We performed 120 simulations over nine different cohesion values ranging from 5 × 10−2 to 7.0 Pa, dynamical optical depths (τdyn) of 0.8, 1.4, and 1.8, particle densities (ρ) of 0.5 as well as 1 g cm−3, and restitution coefficients of 0.8 and 0.55 for both normal and tangential components.

Figures 3 and 4 show snapshots from our simulations, with square frames showing overhead views and narrow horizontal frames beneath each of these showing corresponding edge-on views. We distinguish two different equilibrium structure types as the cohesion is increased from low to high values (left to right in each group of snapshots). For low cohesion values, self-gravity wakes dominate. For high cohesion values, unexpectedly, the wake structure dissipates and the ring particles become uniformly distributed over the whole patch. Moreover, the edge-on views show an abrupt growth in the z velocity distribution as the wake structure dissipates. This sudden transition happens at slightly lower cohesion values for smaller restitution coefficients and seems to not be correlated with the particle bulk density (the top group of snapshots in the figure are for ρ = 1 g cm−3 while the bottom group are for 0.5 g cm−3; within each group, the top row of snapshots are for τdyn = 0.8, the middle row are for 1.2, and the bottom row are for 1.8). Some simulations stopped before the system reached equilibrium due to violation of periodic boundary that the model assumed at high cohesion that structures cannot extend too far across the patch.
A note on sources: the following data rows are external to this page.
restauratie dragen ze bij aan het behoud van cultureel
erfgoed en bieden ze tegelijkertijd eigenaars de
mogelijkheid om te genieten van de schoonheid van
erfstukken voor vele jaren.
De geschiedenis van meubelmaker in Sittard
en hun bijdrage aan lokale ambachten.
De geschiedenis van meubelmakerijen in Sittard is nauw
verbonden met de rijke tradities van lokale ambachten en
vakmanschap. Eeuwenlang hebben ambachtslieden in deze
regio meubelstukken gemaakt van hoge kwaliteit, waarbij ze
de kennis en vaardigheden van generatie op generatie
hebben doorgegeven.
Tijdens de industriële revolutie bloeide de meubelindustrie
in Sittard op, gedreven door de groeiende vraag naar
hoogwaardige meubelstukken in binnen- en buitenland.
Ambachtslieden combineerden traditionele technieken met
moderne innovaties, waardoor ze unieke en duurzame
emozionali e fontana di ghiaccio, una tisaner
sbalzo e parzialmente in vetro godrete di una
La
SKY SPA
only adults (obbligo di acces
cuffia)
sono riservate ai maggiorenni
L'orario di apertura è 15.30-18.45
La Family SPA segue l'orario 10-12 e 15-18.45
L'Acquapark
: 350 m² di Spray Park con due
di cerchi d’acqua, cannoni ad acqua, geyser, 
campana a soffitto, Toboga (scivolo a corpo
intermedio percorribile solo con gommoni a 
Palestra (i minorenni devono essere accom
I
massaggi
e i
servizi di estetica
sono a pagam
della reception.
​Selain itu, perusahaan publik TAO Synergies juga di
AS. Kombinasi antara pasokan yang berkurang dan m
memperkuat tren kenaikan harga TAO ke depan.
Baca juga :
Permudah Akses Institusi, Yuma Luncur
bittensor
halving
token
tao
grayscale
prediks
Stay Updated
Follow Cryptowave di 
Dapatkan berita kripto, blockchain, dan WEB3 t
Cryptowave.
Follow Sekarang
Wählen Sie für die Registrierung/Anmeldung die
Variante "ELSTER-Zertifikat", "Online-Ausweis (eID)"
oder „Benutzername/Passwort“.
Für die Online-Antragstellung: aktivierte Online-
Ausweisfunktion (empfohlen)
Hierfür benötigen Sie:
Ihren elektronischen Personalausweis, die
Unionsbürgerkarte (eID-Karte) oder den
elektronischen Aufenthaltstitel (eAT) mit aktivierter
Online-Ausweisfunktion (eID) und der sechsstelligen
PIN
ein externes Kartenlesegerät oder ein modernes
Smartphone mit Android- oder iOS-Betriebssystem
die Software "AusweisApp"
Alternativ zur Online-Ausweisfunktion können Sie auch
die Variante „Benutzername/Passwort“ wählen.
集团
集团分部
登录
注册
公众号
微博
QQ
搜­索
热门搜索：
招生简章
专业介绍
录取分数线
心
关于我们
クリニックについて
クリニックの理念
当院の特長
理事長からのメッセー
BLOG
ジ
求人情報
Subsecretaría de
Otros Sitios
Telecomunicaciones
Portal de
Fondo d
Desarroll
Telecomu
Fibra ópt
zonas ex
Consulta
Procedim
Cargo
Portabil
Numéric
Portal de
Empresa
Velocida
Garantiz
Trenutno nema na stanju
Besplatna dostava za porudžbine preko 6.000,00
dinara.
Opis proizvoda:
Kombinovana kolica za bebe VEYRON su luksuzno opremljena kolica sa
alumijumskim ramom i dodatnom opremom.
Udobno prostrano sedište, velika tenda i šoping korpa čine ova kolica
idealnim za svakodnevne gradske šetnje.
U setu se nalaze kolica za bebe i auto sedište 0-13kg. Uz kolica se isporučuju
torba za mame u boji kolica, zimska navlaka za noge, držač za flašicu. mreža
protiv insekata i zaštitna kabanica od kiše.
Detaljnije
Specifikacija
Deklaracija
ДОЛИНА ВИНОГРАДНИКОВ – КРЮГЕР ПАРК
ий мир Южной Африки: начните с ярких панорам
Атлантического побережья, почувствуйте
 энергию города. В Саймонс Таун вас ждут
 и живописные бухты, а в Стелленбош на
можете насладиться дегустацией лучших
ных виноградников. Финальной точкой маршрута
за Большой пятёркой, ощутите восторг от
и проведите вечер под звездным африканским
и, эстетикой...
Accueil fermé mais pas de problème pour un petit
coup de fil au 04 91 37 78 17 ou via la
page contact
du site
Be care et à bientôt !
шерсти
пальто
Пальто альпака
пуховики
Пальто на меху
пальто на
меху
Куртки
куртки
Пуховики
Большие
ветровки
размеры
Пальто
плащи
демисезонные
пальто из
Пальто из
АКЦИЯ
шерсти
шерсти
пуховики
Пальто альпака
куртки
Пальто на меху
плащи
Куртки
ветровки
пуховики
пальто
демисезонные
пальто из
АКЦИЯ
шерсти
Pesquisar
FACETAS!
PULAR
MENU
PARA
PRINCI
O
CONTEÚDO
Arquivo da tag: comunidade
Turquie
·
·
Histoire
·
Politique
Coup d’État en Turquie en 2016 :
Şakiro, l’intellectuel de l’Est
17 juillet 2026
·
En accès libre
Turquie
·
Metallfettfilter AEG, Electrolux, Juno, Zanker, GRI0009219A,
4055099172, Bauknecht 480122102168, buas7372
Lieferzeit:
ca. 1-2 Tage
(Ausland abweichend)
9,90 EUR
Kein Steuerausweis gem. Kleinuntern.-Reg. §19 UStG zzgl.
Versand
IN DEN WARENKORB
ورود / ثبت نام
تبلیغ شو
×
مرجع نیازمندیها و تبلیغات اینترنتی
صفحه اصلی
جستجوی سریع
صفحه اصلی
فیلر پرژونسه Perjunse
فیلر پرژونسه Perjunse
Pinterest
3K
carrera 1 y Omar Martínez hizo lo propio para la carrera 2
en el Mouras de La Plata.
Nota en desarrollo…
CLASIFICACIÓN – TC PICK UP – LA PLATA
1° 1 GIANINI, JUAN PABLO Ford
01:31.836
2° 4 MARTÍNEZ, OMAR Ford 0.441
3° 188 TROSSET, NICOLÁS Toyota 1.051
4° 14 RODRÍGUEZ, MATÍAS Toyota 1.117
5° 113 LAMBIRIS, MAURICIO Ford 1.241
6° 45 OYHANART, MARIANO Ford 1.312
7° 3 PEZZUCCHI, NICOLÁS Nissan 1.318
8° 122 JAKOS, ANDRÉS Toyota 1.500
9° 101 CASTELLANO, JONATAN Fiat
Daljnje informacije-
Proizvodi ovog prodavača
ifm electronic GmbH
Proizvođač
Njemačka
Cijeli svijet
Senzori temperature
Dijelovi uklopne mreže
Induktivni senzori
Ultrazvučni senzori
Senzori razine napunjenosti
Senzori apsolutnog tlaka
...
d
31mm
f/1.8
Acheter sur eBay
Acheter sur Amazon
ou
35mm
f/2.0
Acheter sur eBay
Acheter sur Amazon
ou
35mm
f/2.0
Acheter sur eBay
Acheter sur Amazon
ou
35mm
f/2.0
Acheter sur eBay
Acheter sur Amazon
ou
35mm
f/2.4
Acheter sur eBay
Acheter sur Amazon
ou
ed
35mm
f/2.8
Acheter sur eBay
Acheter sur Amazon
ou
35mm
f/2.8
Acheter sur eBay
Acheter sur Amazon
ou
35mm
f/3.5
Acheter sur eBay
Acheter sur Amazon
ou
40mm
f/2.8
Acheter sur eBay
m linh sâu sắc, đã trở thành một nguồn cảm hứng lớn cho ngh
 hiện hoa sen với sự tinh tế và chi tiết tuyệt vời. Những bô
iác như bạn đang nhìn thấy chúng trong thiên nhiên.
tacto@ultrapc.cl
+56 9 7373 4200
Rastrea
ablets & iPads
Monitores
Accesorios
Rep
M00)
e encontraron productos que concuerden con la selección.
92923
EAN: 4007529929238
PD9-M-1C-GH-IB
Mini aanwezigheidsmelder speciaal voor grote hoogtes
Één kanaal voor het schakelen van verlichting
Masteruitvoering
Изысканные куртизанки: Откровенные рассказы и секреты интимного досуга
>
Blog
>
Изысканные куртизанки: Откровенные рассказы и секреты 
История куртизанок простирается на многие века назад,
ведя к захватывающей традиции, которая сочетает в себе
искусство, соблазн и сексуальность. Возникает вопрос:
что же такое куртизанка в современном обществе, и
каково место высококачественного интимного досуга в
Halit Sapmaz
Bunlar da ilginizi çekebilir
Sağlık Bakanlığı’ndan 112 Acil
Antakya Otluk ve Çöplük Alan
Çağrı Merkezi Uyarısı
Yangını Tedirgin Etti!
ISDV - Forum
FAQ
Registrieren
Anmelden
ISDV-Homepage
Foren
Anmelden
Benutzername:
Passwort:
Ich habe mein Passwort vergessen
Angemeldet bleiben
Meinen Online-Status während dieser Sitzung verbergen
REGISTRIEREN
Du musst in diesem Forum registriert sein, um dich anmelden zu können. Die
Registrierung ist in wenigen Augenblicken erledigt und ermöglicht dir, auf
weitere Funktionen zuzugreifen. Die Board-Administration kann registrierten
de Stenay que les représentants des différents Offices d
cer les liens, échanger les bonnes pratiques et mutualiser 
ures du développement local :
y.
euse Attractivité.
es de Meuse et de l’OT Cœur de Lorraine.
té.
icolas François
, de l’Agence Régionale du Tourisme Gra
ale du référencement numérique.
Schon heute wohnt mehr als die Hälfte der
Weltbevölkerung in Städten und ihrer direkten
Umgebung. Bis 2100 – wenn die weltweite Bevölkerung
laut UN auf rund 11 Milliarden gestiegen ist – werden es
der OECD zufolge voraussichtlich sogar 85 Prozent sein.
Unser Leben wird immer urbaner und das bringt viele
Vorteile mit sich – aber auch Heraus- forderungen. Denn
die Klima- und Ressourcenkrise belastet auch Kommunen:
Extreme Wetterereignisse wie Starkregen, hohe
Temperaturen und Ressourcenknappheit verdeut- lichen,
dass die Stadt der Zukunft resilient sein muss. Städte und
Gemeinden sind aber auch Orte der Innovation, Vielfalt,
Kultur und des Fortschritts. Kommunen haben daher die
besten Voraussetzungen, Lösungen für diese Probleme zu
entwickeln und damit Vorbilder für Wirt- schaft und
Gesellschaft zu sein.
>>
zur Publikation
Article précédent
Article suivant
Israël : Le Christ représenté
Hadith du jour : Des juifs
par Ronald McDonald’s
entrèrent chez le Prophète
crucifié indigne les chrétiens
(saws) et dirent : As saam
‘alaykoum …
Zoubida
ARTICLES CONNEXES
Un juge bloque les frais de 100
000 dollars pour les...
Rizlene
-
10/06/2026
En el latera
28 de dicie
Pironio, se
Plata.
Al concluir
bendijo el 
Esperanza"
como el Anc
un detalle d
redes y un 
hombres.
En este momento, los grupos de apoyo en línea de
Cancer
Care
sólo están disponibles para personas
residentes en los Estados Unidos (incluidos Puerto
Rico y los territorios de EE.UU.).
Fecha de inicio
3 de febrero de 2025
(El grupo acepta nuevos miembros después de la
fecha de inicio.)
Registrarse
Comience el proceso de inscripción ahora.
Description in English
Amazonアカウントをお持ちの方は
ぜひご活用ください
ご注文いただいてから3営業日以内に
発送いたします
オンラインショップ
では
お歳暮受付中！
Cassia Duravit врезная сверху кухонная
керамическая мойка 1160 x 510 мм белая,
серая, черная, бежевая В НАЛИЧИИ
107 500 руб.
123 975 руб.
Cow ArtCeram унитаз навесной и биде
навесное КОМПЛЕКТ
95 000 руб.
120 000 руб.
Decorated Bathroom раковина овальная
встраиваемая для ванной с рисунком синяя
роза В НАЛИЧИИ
We marked these runs with red boxes in the figure in order to indicate that the analysis for these runs might not be accurate.

Figure 3.

Figure 3. Snapshots from the simulations for particle material density 1 g cm−3 (top) and 0.5 g cm−3 (bottom) for a lower energy dissipation rate at comparable times after equilibrium is achieved (except in the case of simulations with the highest cohesion values marked by red boxes, which were stopped early). Each snapshot consists of a top-down view of size ∼300 × 300 m for density 1 g cm−3 and ∼150 × 150 m for density 0.5 g cm−3 and a corresponding edge-on view underneath at the same scale.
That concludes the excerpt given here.